Over the last decade, it has become clear that open source technologies provide the right foundation for infrastructure and at Anchore we believe that security and analysis tools should be open source so that anyone can inspect the code to validate that the results are fair and accurate. And since security tools typically are granted the highest level of privilege in terms of access and control of resources you need the mantra of “Trust but verify” is especially true.

With Anchore Engine we ensure that only the right content, from known sources configured in the right way, is promoted from your CI/CD system and deployed in production but once deployed unknown vulnerabilities or misconfigurations can lead to a container being exploited.

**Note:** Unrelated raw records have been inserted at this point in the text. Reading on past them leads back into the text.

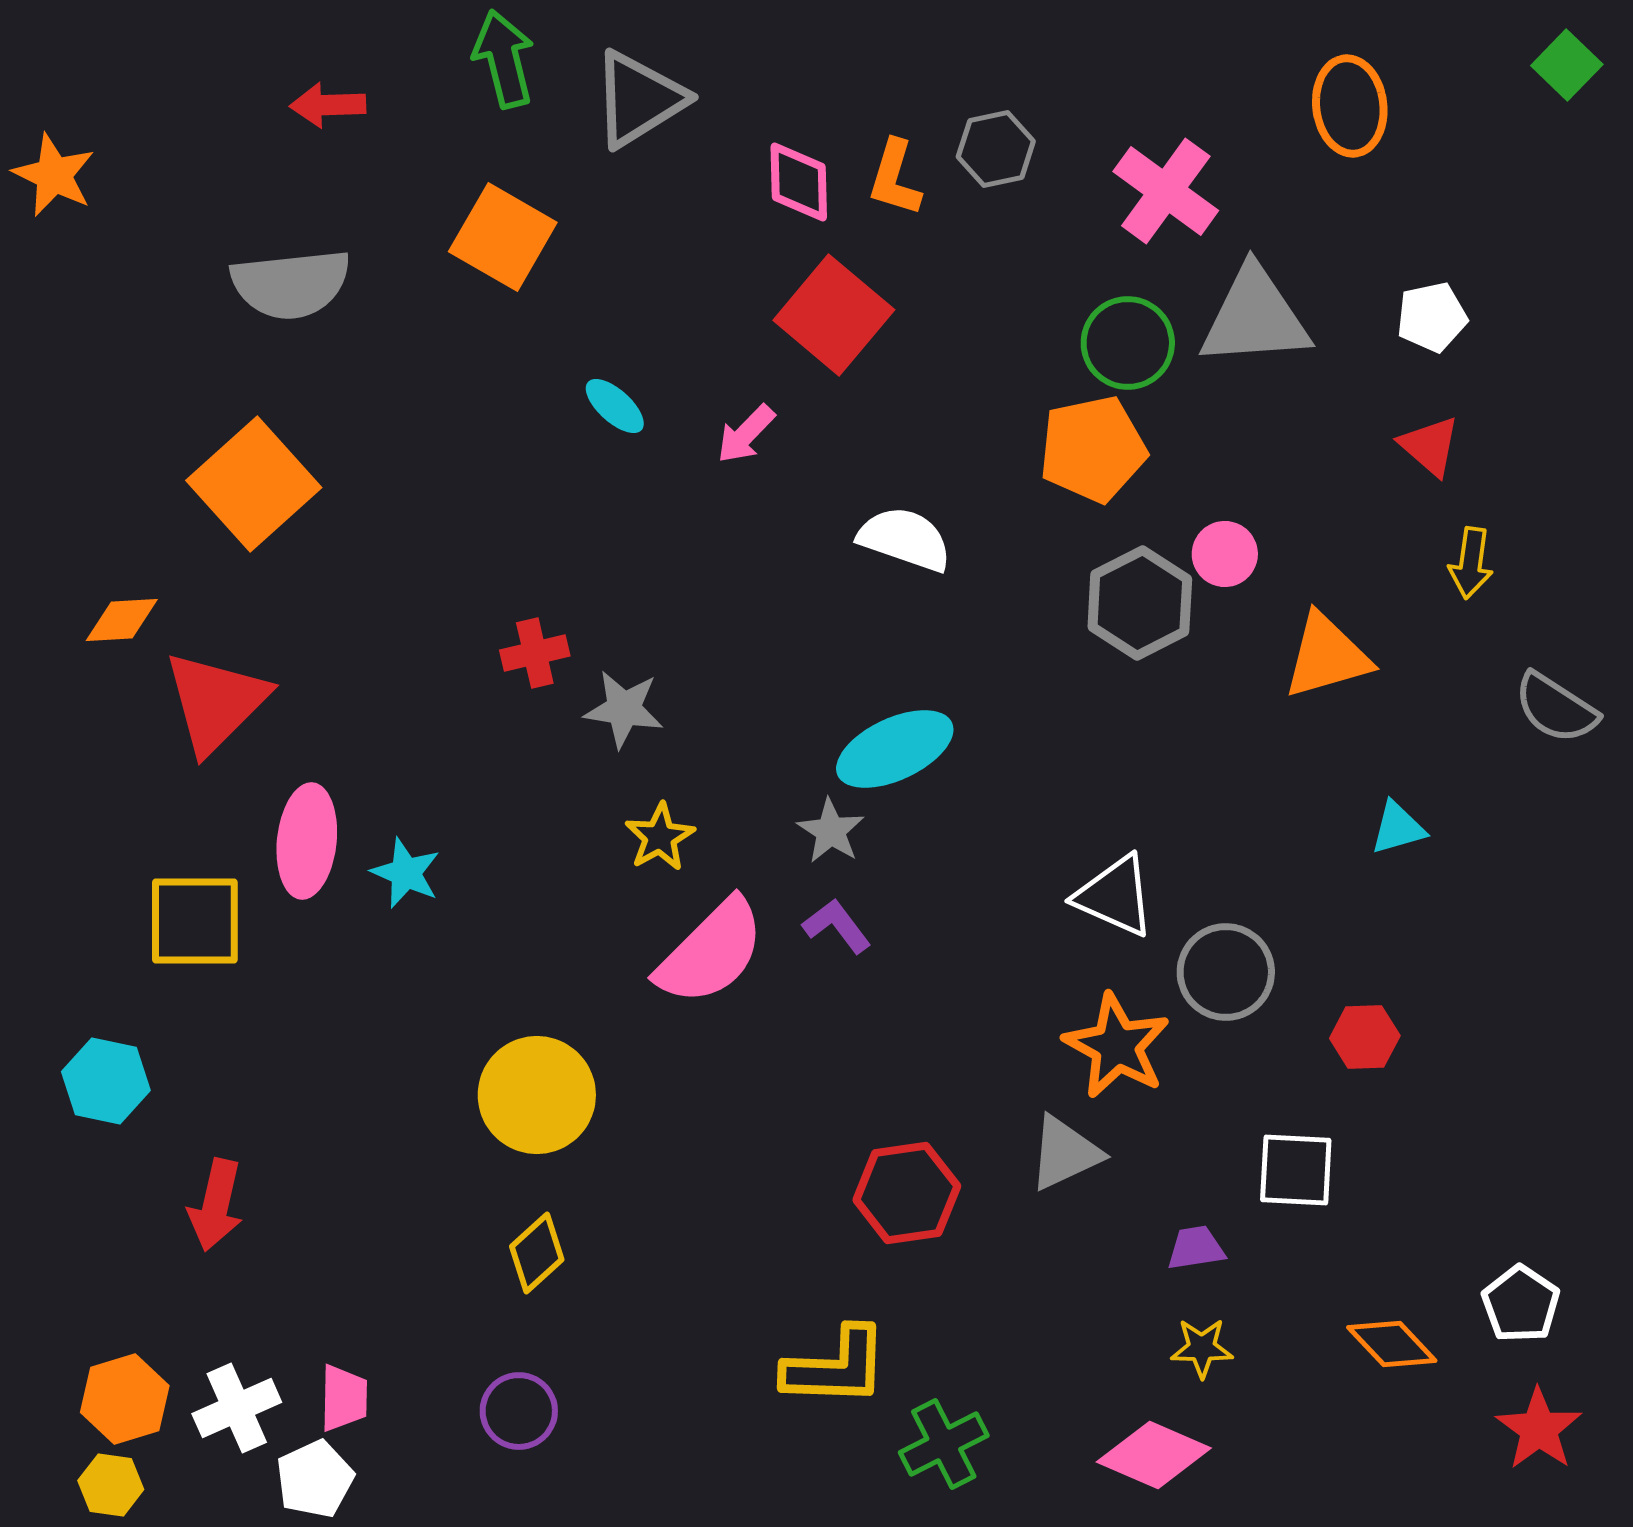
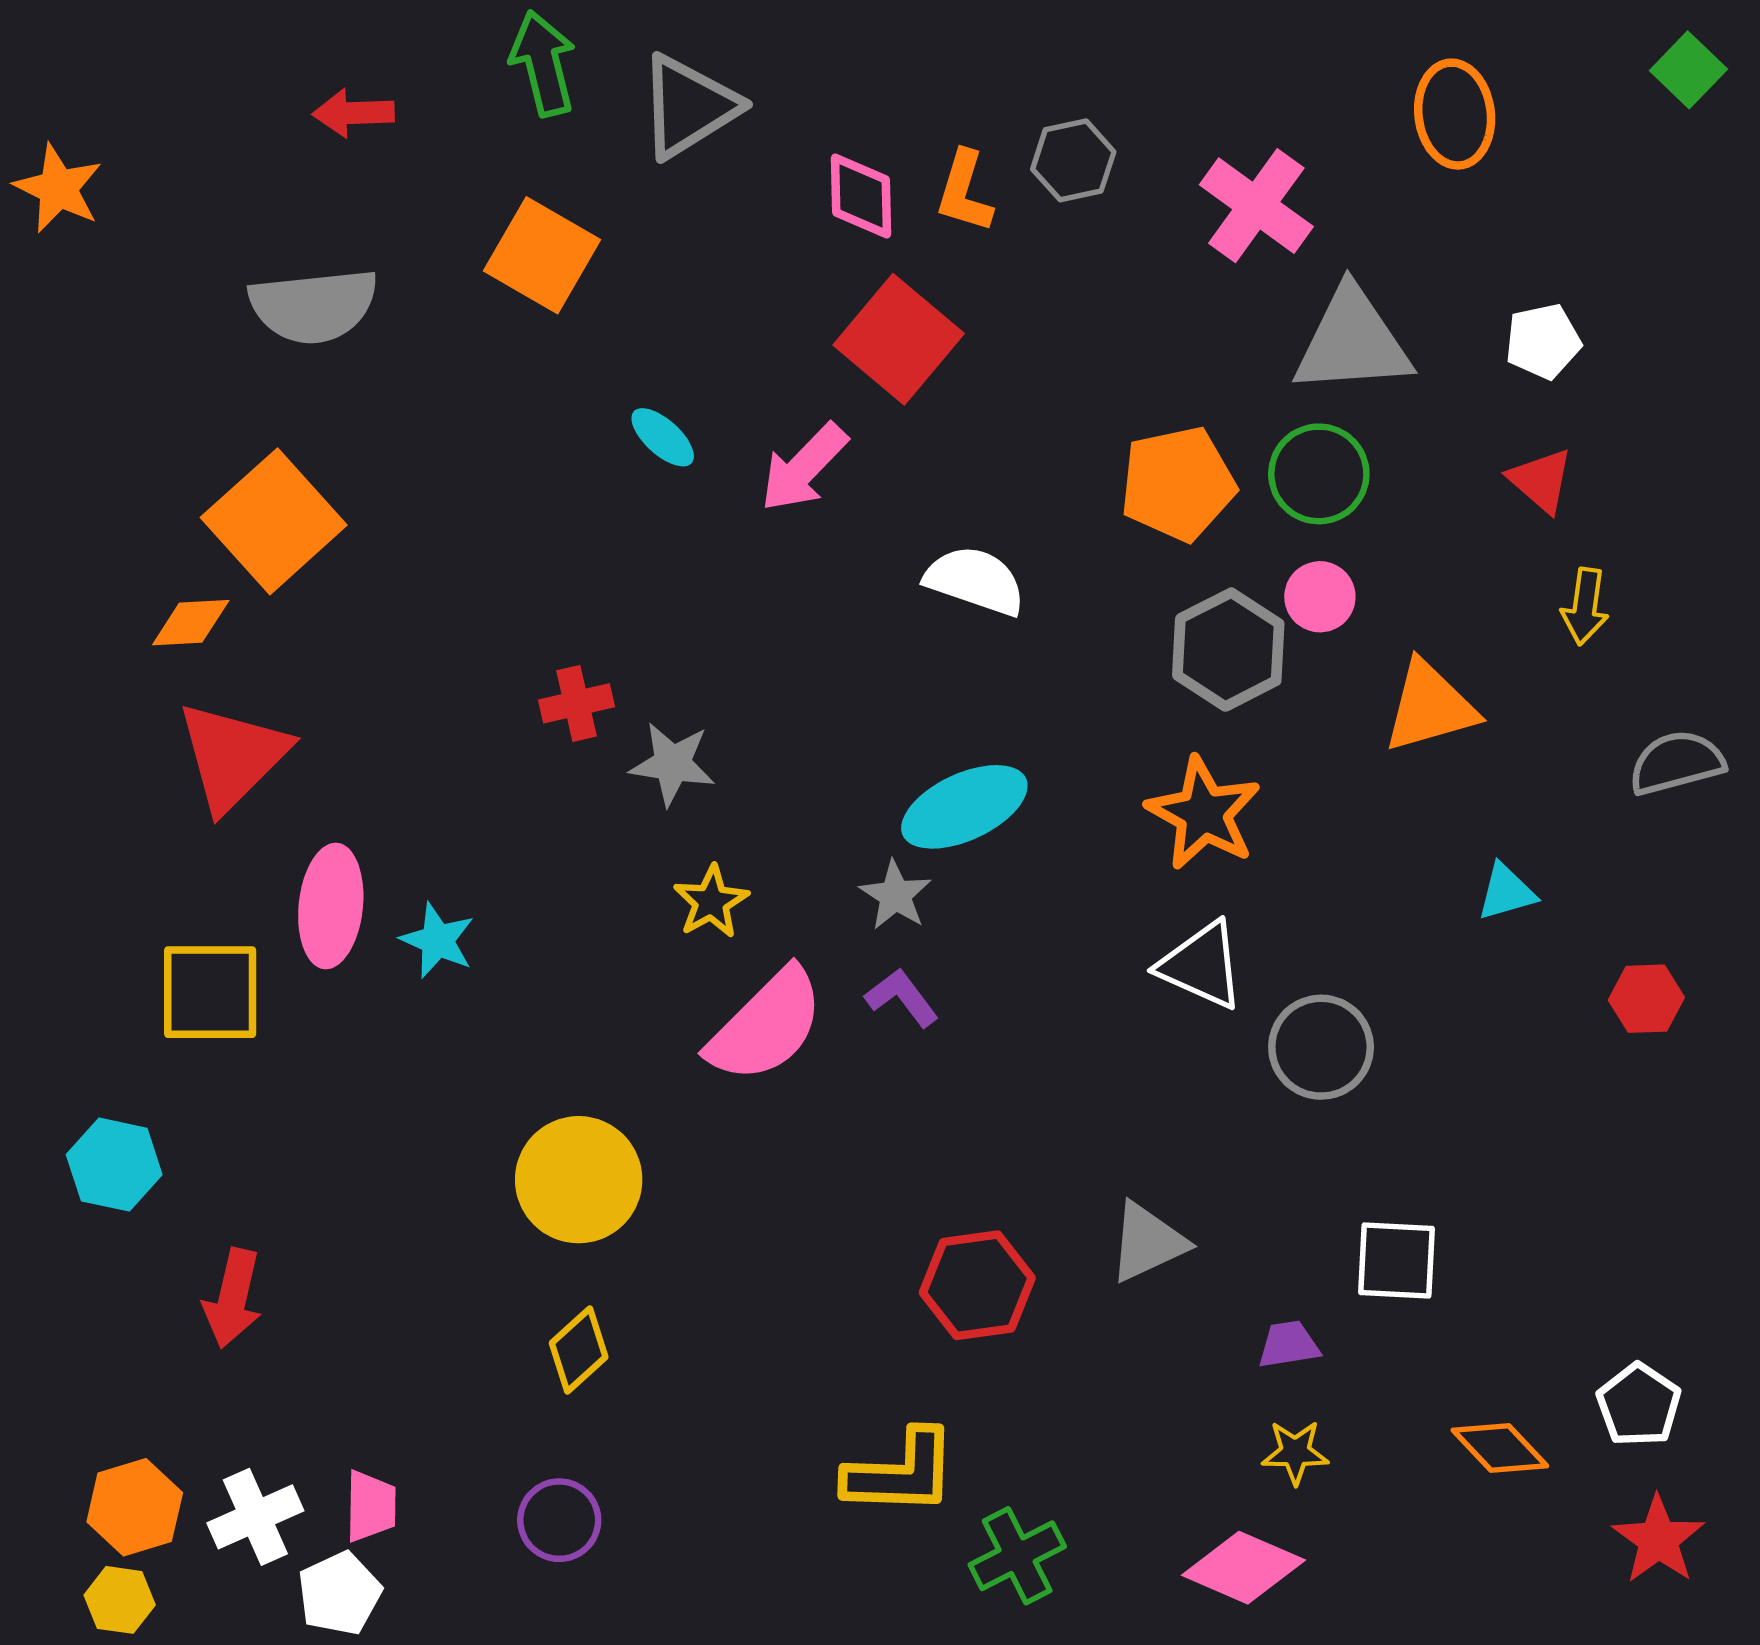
green circle: (1128, 343) -> (1319, 474), moved
pink arrow: (746, 434) -> (804, 467), size x1.4
orange diamond: (122, 620) -> (191, 623), moved
gray semicircle: (1556, 708) -> (1677, 763), turned 132
red hexagon: (1365, 1037) -> (1646, 999), moved
orange star: (1117, 1046) -> (1204, 813), moved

The traditional approach to security monitoring involved looking for known signatures is network traffic, files, etc. Similar to the approach taken in the early days of antivirus software where security vendors played an endless game of cat and mouse with virus authors, requiring the antivirus software to be continually updated with new signatures and new viruses were detected in the wild. Over time these solutions evolved to use heuristics in addition to signature mapping. A similar technique is used by the Falco project which takes a more behavioral approach to detection. While there are many different ways that a container could be compromised all of which would need to be explicitly monitored for Falco looks at what is happening once the attacker has compromised the container allowing you to report and then block anomalous behaviors. For example, why would a reverse proxy container need to write a file into the /bin directory, why would a PostgreSQL container make an outbound network connection, why would your Redis server spawn a shell process?

With the addition of Anchore Engine and Sysdig Falco you can build an open and secure container infrastructure.